DRIVE ALONG THE HIGHWAYS
of Vietnam for any extended distance and you may notice, if you are looking for them, the cemeteries abutting the roads. Marking each one is an obelisk, a monument, or a sculpture, usually of a trio of heroes, sometimes including a heroine, tall enough to be visible from a distance. Draw closer and you will see a stone stela, engraved with the names of the dead. Every town and village has its own necropolis, devoted to the martyrs who died in the twentieth-century wars to unify and liberate the country. These burial grounds exist in America, too, and perhaps if I drove its freeways and thoroughfares looking for them, I would see them and think that America was preoccupied with its sacrificed warriors.
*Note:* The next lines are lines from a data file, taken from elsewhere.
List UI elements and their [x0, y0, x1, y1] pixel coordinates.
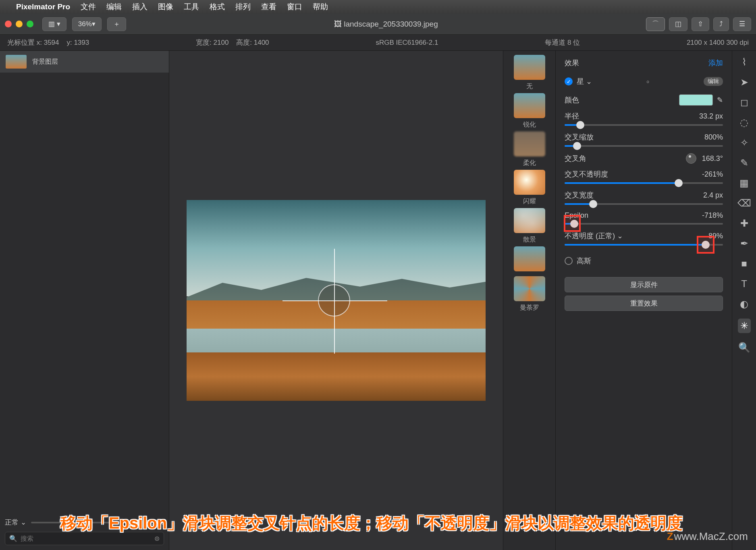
epsilon-highlight — [564, 215, 581, 232]
sidebar-toggle-button[interactable]: ▥ ▾ — [42, 17, 66, 31]
preset-soften[interactable]: 柔化 — [514, 131, 545, 167]
menu-tools[interactable]: 工具 — [184, 2, 199, 12]
crosszoom-label: 交叉缩放 — [565, 132, 594, 142]
crossangle-value: 168.3° — [702, 154, 723, 163]
image-content — [187, 200, 486, 401]
crosszoom-slider[interactable] — [565, 145, 723, 147]
search-input[interactable] — [21, 535, 151, 542]
tutorial-overlay-text: 移动「Epsilon」滑块调整交叉针点的长度；移动「不透明度」滑块以调整效果的透… — [11, 512, 732, 534]
document-title: 🖼 landscape_205330039.jpeg — [132, 20, 640, 29]
epsilon-value: -718% — [702, 211, 723, 220]
effect-star-label: 星 ⌄ — [577, 77, 592, 86]
cursor-position: 光标位置 x: 3594 y: 1393 — [7, 38, 89, 47]
app-name[interactable]: Pixelmator Pro — [16, 2, 70, 11]
menu-format[interactable]: 格式 — [210, 2, 225, 12]
crossopacity-slider[interactable] — [565, 182, 723, 184]
menu-help[interactable]: 帮助 — [313, 2, 328, 12]
effects-inspector: 效果 添加 ✓ 星 ⌄ ∘ 编辑 颜色 ✎ 半径33.2 px 交叉缩放800% — [555, 51, 732, 550]
eyedropper-icon[interactable]: ✎ — [717, 96, 723, 104]
radius-slider[interactable] — [565, 124, 723, 126]
heal-tool-icon[interactable]: ✚ — [740, 218, 748, 229]
inspector-title: 效果 — [565, 58, 579, 68]
layer-background[interactable]: 背景图层 — [0, 51, 169, 73]
watermark: Zwww.MacZ.com — [667, 530, 748, 543]
zoom-tool-icon[interactable]: 🔍 — [738, 342, 750, 353]
adjustments-button[interactable]: ☰ — [733, 17, 751, 31]
color-label: 颜色 — [565, 95, 579, 105]
close-button[interactable] — [5, 21, 12, 27]
preset-mandala[interactable]: 曼荼罗 — [514, 276, 545, 312]
layer-label: 背景图层 — [32, 58, 58, 66]
layer-thumbnail — [6, 55, 27, 69]
menu-window[interactable]: 窗口 — [287, 2, 302, 12]
arrow-tool-icon[interactable]: ➤ — [740, 77, 748, 88]
traffic-lights — [5, 21, 33, 27]
magic-tool-icon[interactable]: ✧ — [740, 137, 748, 148]
effects-tool-icon[interactable]: ✳ — [738, 319, 751, 333]
effect-gauss-row[interactable]: 高斯 — [565, 256, 723, 266]
reset-effects-button[interactable]: 重置效果 — [565, 296, 723, 311]
layers-panel: 背景图层 正常 ⌄ 100% 🔍 ⊜ — [0, 51, 169, 550]
window-titlebar: ▥ ▾ 36% ▾ ＋ 🖼 landscape_205330039.jpeg ⌒… — [0, 14, 756, 35]
radius-label: 半径 — [565, 111, 579, 121]
lasso-tool-icon[interactable]: ◌ — [740, 117, 748, 128]
export-button[interactable]: ⇧ — [692, 17, 709, 31]
epsilon-slider[interactable] — [565, 223, 723, 225]
opacity-label[interactable]: 不透明度 (正常) ⌄ — [565, 231, 623, 241]
crosswidth-value: 2.4 px — [703, 191, 723, 200]
crossopacity-label: 交叉不透明度 — [565, 169, 608, 179]
preset-none[interactable]: 无 — [514, 55, 545, 91]
vector-tool-icon[interactable]: ✒ — [740, 238, 748, 249]
menu-view[interactable]: 查看 — [261, 2, 276, 12]
tool-sidebar: ⌇ ➤ ◻ ◌ ✧ ✎ ▦ ⌫ ✚ ✒ ■ T ◐ ✳ 🔍 — [732, 51, 756, 550]
menu-file[interactable]: 文件 — [81, 2, 96, 12]
effect-star-row[interactable]: ✓ 星 ⌄ ∘ 编辑 — [565, 77, 723, 86]
zoom-dropdown[interactable]: 36% ▾ — [72, 17, 102, 31]
opacity-highlight — [697, 236, 714, 254]
menu-edit[interactable]: 编辑 — [106, 2, 122, 12]
crosswidth-slider[interactable] — [565, 203, 723, 205]
add-button[interactable]: ＋ — [107, 17, 126, 31]
crosszoom-value: 800% — [704, 133, 723, 142]
color-profile: sRGB IEC61966-2.1 — [376, 39, 438, 47]
preset-sharpen[interactable]: 锐化 — [514, 93, 545, 129]
preset-shine[interactable]: 闪耀 — [514, 170, 545, 206]
preset-bokeh[interactable]: 散景 — [514, 208, 545, 244]
show-original-button[interactable]: 显示原件 — [565, 277, 723, 292]
text-tool-icon[interactable]: T — [741, 278, 747, 290]
color-tool-icon[interactable]: ◐ — [740, 298, 748, 310]
minimize-button[interactable] — [16, 21, 23, 27]
color-swatch[interactable] — [679, 94, 713, 106]
marquee-tool-icon[interactable]: ◻ — [740, 97, 748, 108]
share-button[interactable]: ⤴ — [713, 17, 729, 31]
pen-tool-icon[interactable]: ✎ — [740, 157, 748, 169]
effect-gauss-checkbox[interactable] — [565, 257, 573, 265]
opacity-slider[interactable] — [565, 244, 723, 246]
effect-enabled-checkbox[interactable]: ✓ — [565, 77, 573, 85]
menu-insert[interactable]: 插入 — [132, 2, 147, 12]
macos-menubar: Pixelmator Pro 文件 编辑 插入 图像 工具 格式 排列 查看 窗… — [0, 0, 756, 14]
crossopacity-value: -261% — [702, 170, 723, 179]
canvas-area[interactable] — [169, 51, 503, 550]
angle-knob[interactable] — [686, 153, 696, 164]
zoom-button[interactable] — [27, 21, 33, 27]
fill-tool-icon[interactable]: ▦ — [739, 177, 749, 189]
shape-tool-icon[interactable]: ■ — [741, 258, 747, 269]
eraser-tool-icon[interactable]: ⌫ — [737, 198, 751, 209]
filter-icon[interactable]: ⊜ — [154, 535, 160, 542]
crosswidth-label: 交叉宽度 — [565, 190, 594, 200]
crop-tool-button[interactable]: ◫ — [669, 17, 687, 31]
add-effect-button[interactable]: 添加 — [708, 58, 723, 68]
preset-unnamed[interactable] — [514, 246, 545, 274]
radius-value: 33.2 px — [699, 112, 723, 121]
dimensions-dpi: 2100 x 1400 300 dpi — [687, 39, 749, 47]
brush-tool-icon[interactable]: ⌇ — [742, 56, 747, 68]
image-size: 宽度: 2100 高度: 1400 — [196, 38, 269, 47]
menu-image[interactable]: 图像 — [158, 2, 173, 12]
crossangle-label: 交叉角 — [565, 154, 586, 163]
info-bar: 光标位置 x: 3594 y: 1393 宽度: 2100 高度: 1400 s… — [0, 35, 756, 51]
brush-tool-button[interactable]: ⌒ — [646, 17, 665, 31]
effect-gauss-label: 高斯 — [577, 256, 591, 266]
menu-arrange[interactable]: 排列 — [235, 2, 251, 12]
edit-effect-button[interactable]: 编辑 — [704, 77, 723, 86]
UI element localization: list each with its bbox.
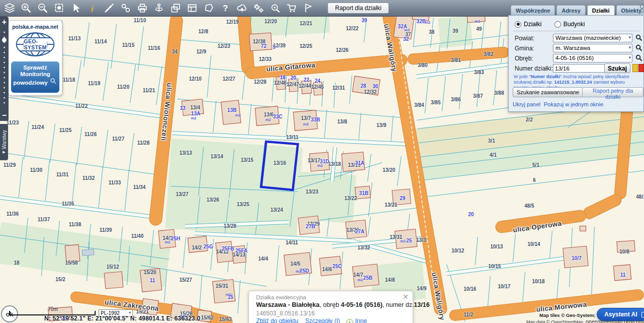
red-swatch[interactable] xyxy=(638,64,644,72)
parcel-label: 15/62 xyxy=(201,315,213,320)
report-parcel-button[interactable]: Raport dla działki xyxy=(328,3,389,14)
parcel-label: 12/44 xyxy=(298,83,311,89)
copy-window-icon[interactable] xyxy=(169,2,182,15)
cart-icon[interactable] xyxy=(285,2,298,15)
parcel-label: 13/8 xyxy=(337,119,347,124)
parcel-label: 12/46 xyxy=(274,80,286,86)
parcel-boundary xyxy=(199,275,202,308)
parcel-boundary xyxy=(111,24,117,69)
osm-attribution: Map data © OpenStreetMap, xyxy=(526,319,586,323)
pointer-icon[interactable] xyxy=(69,2,83,15)
gmina-value: m. Warszawa xyxy=(555,45,590,51)
cloud-upload-icon[interactable] xyxy=(235,2,249,15)
parcel-label: 11/38 xyxy=(69,222,81,227)
parcel-label: 14/5 xyxy=(290,261,300,267)
e-mapa-app: 11/1012/812/1912/2012/2112/2211/1311/141… xyxy=(0,0,644,323)
zoom-in-control[interactable]: + xyxy=(0,18,9,27)
parcel-boundary xyxy=(103,62,109,101)
szukaj-button[interactable]: Szukaj xyxy=(604,63,630,73)
help-icon[interactable]: ? xyxy=(219,2,232,15)
parcel-boundary xyxy=(138,26,144,71)
parcel-label: 13/20 xyxy=(382,167,395,173)
building-label: 39 xyxy=(361,18,367,23)
parcel-label: 14/7 xyxy=(353,272,363,278)
parcel-boundary xyxy=(183,237,186,268)
advanced-search-button[interactable]: Szukanie zaawansowane xyxy=(513,87,583,97)
parcel-label: 11/20 xyxy=(117,84,129,90)
add-icon[interactable]: + xyxy=(346,319,353,323)
obreb-select[interactable]: 4-05-16 (0516)▾ xyxy=(553,54,632,62)
hide-panel-link[interactable]: Ukryj panel xyxy=(513,101,540,107)
close-icon[interactable]: ✕ xyxy=(403,293,409,301)
search-icon[interactable] xyxy=(635,44,642,53)
yellow-swatch[interactable] xyxy=(632,64,638,72)
zoom-slider[interactable]: + − xyxy=(0,17,9,121)
parcel-label: 10/17 xyxy=(498,284,510,289)
anchor-icon[interactable] xyxy=(152,2,166,15)
parcel-boundary xyxy=(71,163,76,207)
full-report-button[interactable]: Raport pełny dla działki xyxy=(582,87,643,97)
parcel-label: 12/9 xyxy=(196,49,206,54)
area-unit-label: m2 xyxy=(425,20,431,25)
search-preview-icon[interactable] xyxy=(269,2,282,15)
zoom-in-icon[interactable] xyxy=(20,2,33,15)
zoom-handle[interactable] xyxy=(2,38,7,42)
parcel-label: 12/32 xyxy=(364,89,376,95)
building-label: 25G xyxy=(204,244,213,249)
parcel-label: 11/40 xyxy=(131,233,143,239)
building-label: 25H xyxy=(171,236,180,241)
flood-monitoring-button[interactable]: Sprawdź Monitoring powodziowy xyxy=(11,61,59,93)
building-label: 10/7 xyxy=(572,255,581,261)
zoom-out-control[interactable]: − xyxy=(0,111,9,120)
parcel-label: 11/30 xyxy=(30,167,42,173)
settings-icon[interactable] xyxy=(252,2,265,15)
radio-budynki[interactable]: Budynki xyxy=(554,21,585,28)
polygon-icon[interactable] xyxy=(202,2,215,15)
warning-flag-icon[interactable] xyxy=(302,2,315,15)
geo-system-logo-card[interactable]: polska.e-mapa.net GEO-SYSTEM Sprawdź Mon… xyxy=(8,20,62,96)
measure-icon[interactable] xyxy=(103,2,116,15)
parcel-label: 13/22 xyxy=(344,196,357,201)
powiat-select[interactable]: Warszawa (mazowieckie)▾ xyxy=(553,34,632,42)
globe-icon: GEO-SYSTEM xyxy=(12,31,58,57)
radio-dzialki[interactable]: Działki xyxy=(515,21,541,28)
parcel-label: 12/33 xyxy=(259,56,271,62)
search-icon[interactable] xyxy=(635,54,642,63)
zoom-extent-icon[interactable] xyxy=(53,2,66,15)
search-icon[interactable] xyxy=(635,34,642,43)
parcel-label: 12/22 xyxy=(346,26,358,31)
print-icon[interactable] xyxy=(136,2,149,15)
layers-icon[interactable] xyxy=(3,2,16,15)
ai-assistant-button[interactable]: Asystent AI xyxy=(597,308,644,321)
layers-panel-tab[interactable]: Warstwy ▶ xyxy=(0,124,8,160)
info-icon[interactable]: i xyxy=(86,2,99,15)
parcel-label: 13/11 xyxy=(286,135,298,140)
area-unit-label: m2 xyxy=(296,269,301,274)
parcel-label: 3/80 xyxy=(418,62,427,68)
parcel-label: 10/18 xyxy=(532,279,544,284)
layout-icon[interactable] xyxy=(186,2,199,15)
parcel-label: 15/58 xyxy=(65,260,77,266)
layers-tab-label: Warstwy xyxy=(2,130,7,149)
other-link[interactable]: Inne xyxy=(355,317,367,323)
area-unit-label: m2 xyxy=(226,292,231,297)
parcel-label: 13/3 xyxy=(416,237,426,243)
link-icon[interactable] xyxy=(119,2,132,15)
parcel-label: 13/4 xyxy=(190,105,200,110)
parcel-number-input[interactable] xyxy=(553,64,605,73)
parcel-label: 11/10 xyxy=(134,18,146,23)
gmina-select[interactable]: m. Warszawa▾ xyxy=(553,44,632,52)
parcel-label: 48/1 xyxy=(636,194,644,200)
popup-sep: , numer dz. xyxy=(382,301,414,308)
single-window-link[interactable]: Pokazuj w jednym oknie xyxy=(544,101,603,107)
parcel-boundary xyxy=(349,76,352,104)
details-link[interactable]: Szczegóły (I) xyxy=(305,317,340,323)
tab-wspolrzedne[interactable]: Współrzędne xyxy=(511,5,555,15)
parcel-label: 3/82 xyxy=(484,51,493,57)
popup-parcel-number: 13/16 xyxy=(414,301,430,308)
zoom-to-object-link[interactable]: Zbliż do obiektu xyxy=(256,317,298,323)
tab-dzialki[interactable]: Działki xyxy=(587,5,615,15)
zoom-out-icon[interactable] xyxy=(36,2,49,15)
parcel-label: 11/22 xyxy=(75,103,88,109)
tab-adresy[interactable]: Adresy xyxy=(556,5,585,15)
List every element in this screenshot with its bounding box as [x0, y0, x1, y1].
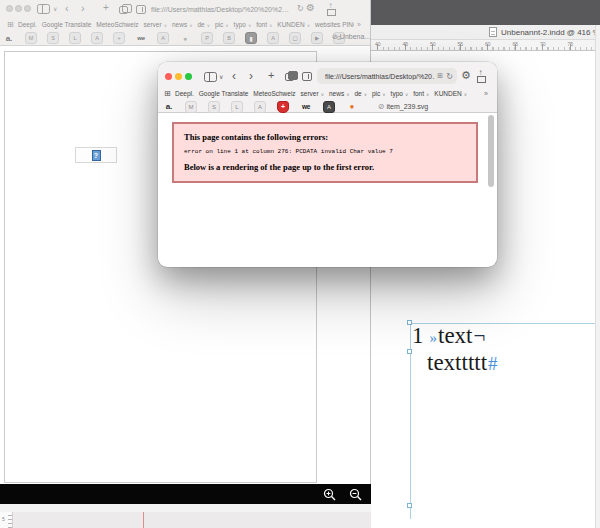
horizontal-scrollbar-track[interactable]	[0, 504, 371, 512]
refresh-icon[interactable]: ↻	[297, 5, 304, 13]
bookmark-item[interactable]: Deepl.	[18, 21, 37, 28]
zoom-in-icon[interactable]	[323, 488, 336, 501]
bookmark-item[interactable]: de∨	[197, 21, 210, 28]
bookmark-item[interactable]: websites PINC∨	[315, 21, 354, 28]
overflow-chevrons-icon[interactable]: »	[484, 90, 488, 97]
url-field[interactable]: file:///Users/matthias/Desktop/%20%20%2…	[145, 6, 295, 13]
text-line-1[interactable]: 1»text¬	[412, 324, 485, 350]
pen-favicon-icon[interactable]: a.	[3, 32, 15, 44]
share-icon[interactable]: ↑	[327, 4, 337, 16]
bookmarks-grid-icon[interactable]: ⊞	[7, 21, 14, 29]
bookmark-item[interactable]: KUNDEN∨	[277, 21, 310, 28]
favicon-a-icon[interactable]: A	[323, 101, 335, 113]
bookmark-item[interactable]: Google Translate	[42, 21, 92, 28]
bookmark-item[interactable]: typo∨	[234, 21, 252, 28]
zoom-out-icon[interactable]	[349, 488, 362, 501]
favorites-icon-bar: a.MSLA+weA●PB▮A▢▶G	[3, 31, 355, 45]
forward-icon[interactable]: ›	[249, 70, 253, 82]
bookmark-item[interactable]: font∨	[256, 21, 272, 28]
bookmark-item[interactable]: server∨	[144, 21, 167, 28]
favicon-l-icon[interactable]: L	[69, 32, 81, 44]
close-button[interactable]	[165, 73, 172, 80]
shield-favicon-icon[interactable]: +	[113, 32, 125, 44]
favicon-a-icon[interactable]: A	[254, 101, 266, 113]
gear-icon[interactable]: ⚙	[306, 3, 315, 13]
website-settings-icon[interactable]: ⊞	[437, 72, 443, 80]
background-tab[interactable]: ⊘ Unbena...	[332, 33, 370, 40]
tab-overview-icon[interactable]	[302, 72, 312, 81]
bookmark-item[interactable]: typo∨	[391, 90, 409, 97]
bookmark-item[interactable]: Deepl.	[175, 90, 194, 97]
bookmark-item[interactable]: de∨	[354, 90, 367, 97]
text-line-2[interactable]: texttttt#	[427, 351, 498, 376]
bookmark-item[interactable]: pic∨	[372, 90, 386, 97]
sidebar-icon[interactable]	[37, 4, 50, 14]
bookmark-item[interactable]: news∨	[172, 21, 192, 28]
favicon-s-icon[interactable]: S	[208, 101, 220, 113]
ruler-number: 55	[447, 40, 475, 49]
bookmark-item[interactable]: Google Translate	[199, 90, 249, 97]
zoom-button[interactable]	[24, 5, 31, 12]
pen-favicon-icon[interactable]: a.	[163, 101, 175, 113]
indesign-title-bar: Unbenannt-2.indd @ 416 % [GP	[371, 25, 600, 40]
favicon-a-icon[interactable]: A	[157, 32, 169, 44]
new-tab-icon[interactable]: +	[268, 70, 274, 81]
bookmark-item[interactable]: pic∨	[215, 21, 229, 28]
share-icon[interactable]: ↑	[477, 71, 487, 83]
close-button[interactable]	[6, 5, 13, 12]
favicon-m-icon[interactable]: M	[185, 101, 197, 113]
bookmark-item[interactable]: MeteoSchweiz	[96, 21, 138, 28]
ruler-number: 75	[557, 40, 585, 49]
copy-tabs-icon[interactable]	[119, 6, 128, 14]
foreground-toolbar: ∨ ‹ › + file:///Users/matthias/Desktop/%…	[158, 62, 497, 113]
url-field[interactable]: file:///Users/matthias/Desktop/%20… ⊞ ↻	[317, 68, 457, 84]
indesign-scrollbar-track[interactable]	[595, 25, 600, 528]
back-icon[interactable]: ‹	[232, 70, 236, 82]
favicon-a-icon[interactable]: A	[267, 32, 279, 44]
vertical-scrollbar-thumb[interactable]	[488, 115, 494, 187]
zoom-button[interactable]	[185, 73, 192, 80]
swiss-shield-favicon-icon[interactable]: +	[277, 101, 289, 113]
dot-favicon-icon[interactable]: ●	[179, 32, 191, 44]
minimize-button[interactable]	[175, 73, 182, 80]
block-favicon-icon[interactable]: ▮	[245, 32, 257, 44]
copy-tabs-icon[interactable]	[285, 73, 294, 81]
active-tab[interactable]: ⊘item_239.svg	[343, 102, 463, 111]
bookmarks-grid-icon[interactable]: ⊞	[164, 90, 171, 98]
favicon-a-icon[interactable]: A	[91, 32, 103, 44]
frame-handle[interactable]	[407, 503, 412, 508]
bookmark-item[interactable]: server∨	[301, 90, 324, 97]
box-favicon-icon[interactable]: ▢	[289, 32, 301, 44]
favicon-b-icon[interactable]: B	[223, 32, 235, 44]
refresh-icon[interactable]: ↻	[446, 72, 453, 81]
bookmark-item[interactable]: font∨	[413, 90, 429, 97]
bookmark-item[interactable]: MeteoSchweiz	[253, 90, 295, 97]
new-tab-icon[interactable]: +	[103, 3, 109, 13]
url-text: file:///Users/matthias/Desktop/%20…	[325, 73, 435, 80]
tab-title: item_239.svg	[387, 103, 429, 110]
play-favicon-icon[interactable]: ▶	[311, 32, 323, 44]
we-favicon-icon[interactable]: we	[300, 101, 312, 113]
forward-icon[interactable]: ›	[81, 3, 85, 14]
bookmark-item[interactable]: KUNDEN∨	[434, 90, 467, 97]
document-title: Unbenannt-2.indd @ 416 % [GP	[501, 28, 600, 37]
xml-error-box: This page contains the following errors:…	[172, 122, 478, 183]
gear-icon[interactable]: ⚙	[461, 70, 471, 81]
back-icon[interactable]: ‹	[65, 3, 69, 14]
chevron-down-icon[interactable]: ∨	[53, 6, 57, 12]
line-break-marker-icon: ¬	[474, 324, 486, 348]
no-favicon-icon: ⊘	[332, 33, 338, 40]
favicon-m-icon[interactable]: M	[25, 32, 37, 44]
ruler-number: 70	[529, 40, 557, 49]
favicon-l-icon[interactable]: L	[231, 101, 243, 113]
minimize-button[interactable]	[15, 5, 22, 12]
ruler-numbers: 404550556065707580	[364, 40, 600, 49]
bookmark-item[interactable]: news∨	[329, 90, 349, 97]
chevron-down-icon[interactable]: ∨	[219, 74, 223, 80]
favicon-p-icon[interactable]: P	[201, 32, 213, 44]
sidebar-icon[interactable]	[204, 72, 217, 82]
favicon-s-icon[interactable]: S	[47, 32, 59, 44]
we-favicon-icon[interactable]: we	[135, 32, 147, 44]
overflow-chevrons-icon[interactable]: »	[357, 21, 361, 28]
error-detail: error on line 1 at column 276: PCDATA in…	[184, 148, 466, 155]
This seemed the case in Vietnam, but possibly only because I had tasked myself with looking for these cities of the dead, traveling to find them by motorbike, bus, train, and private car. These cemeteries impact the geography in a way that would not be possible in the United States, for while the country is smaller than California and larger than New Mexico, there were more than a million dead to account for, if you counted only those who fought for the winning side. These dead victors inhabited every neighborhood, their resting places constituting the most visible and brooding reminders in this country of the ethics of remembering one’s own.

Among these graveyards, the most spectacular is the Truong Son Martyrs Cemetery. I think of it as the capital of the dead, a place where over fifty thousand lay interred, nearly the same number as those American dead commemorated in Washington, DC, at the Vietnam Veterans Memorial. This martyrs cemetery is found outside the provincial town of Dong Ha in the province of Quang Tri, its most prominent feature a gigantic white statue of Le Duan, the man who had taken the leadership of the Communist Party as Ho Chi Minh’s health and influence declined. Some fifty meters tall, the statue towers over a parade ground in the city center, as does a similar statue of Ho Chi Minh in the northern city of Vinh, near his birthplace. Perhaps to the locals these statues inspire awe, as they seem designed to do. To me and perhaps to other outsiders, their grandiosity seems so inconsistent with communist principles that they are absurd. But in the land of democracy and equality for all there broods a massive Lincoln on his throne, eyes fixed on the Washington monument’s white, phallic spire. Regardless of ideology, something in humanity seems to require towering heroes and monuments, as well as the more horizontal affirmations of the masses. Quang Tri, the province where Le Duan was born and the scene of terrible bombardment and warfare, offers those more democratic commemorations. They assume the form of cemeteries for tens of thousands of the war dead, regimented in death as in life. Once they stood tall; now they lay supine.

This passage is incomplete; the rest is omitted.